Dinosaurs living at Sheridan and Robinson! That’s what a story said in The Oklahoman on Sept. 23, 1917.
“Hundreds of thousands of years ago Oklahoma had a semitropical climate. Back in those gladsome old days there were no men nor women; the inhabitants of what is now one of the greatest states in the union belonged to the reptilian family. Probably where the Colcord building now stands was the abiding place of Mr. and Mrs. Dinosaur and their interesting brood.
“Interest in the state’s earliest residents was aroused the other day when the leg bone of a prehistoric animal was dug up at the new waterworks site.”
The bone was found “imbedded in solid rock 25 feet under the river bed.”
L. Howell Lewis, a local scientist, upon examining the bone, determined it was 17 inches long, and the vertebra where it was attached was 4 inches wide. His conclusion: “These fossils once belonged to the bony structure of a great carnivorous dinosaur known as the allisoraus.”
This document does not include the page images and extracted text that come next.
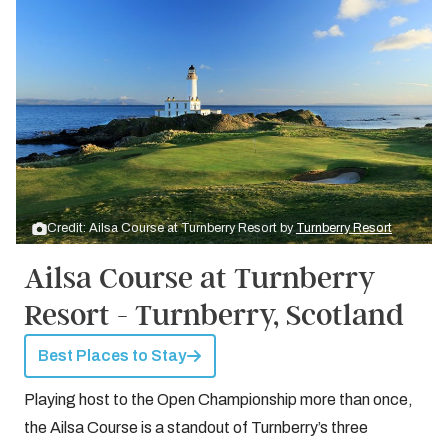
Credit: Ailsa Course at Turnberry Resort by
Turnberry Resort
Ailsa Course at Turnberry
Resort - Turnberry, Scotland
Best Places to Stay
Playing host to the Open Championship more than once,
the Ailsa Course is a standout of Turnberry’s three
He also concluded that this particular “allisoraus,” which is now spelled allosaurus, weighed about 20,000 pounds and was 30 feet long.
While searching for more evidence of dinosaurs in the city, an earlier item from The Oklahoman on March 7, 1917, reported these finds:
“While the contributions to science brought to light in the work at the new waterworks project have so far not startled the world, the foundation for a small museum has been laid.
“In a test hole 19 feet deep in the sand, workmen last week unearthed the sacrum bone of a buffalo. Trees which were uprooted above the spot were estimated to be over 100 years old, so the bone must have been buried under the sand layers for several centuries.
“The skull of a man was found at another spot buried several feet deep in red shale. The type was that of a primitive species. At another place a knife three feet long of crude workmanship was dug up. All the finds are being kept by John R. Boardman.”
What happened to the bones and knife, I do not know, but the waterworks plant, now known as Lake Overholser Dam, is nearing its century mark and is still a part of Oklahoma City’s water supply.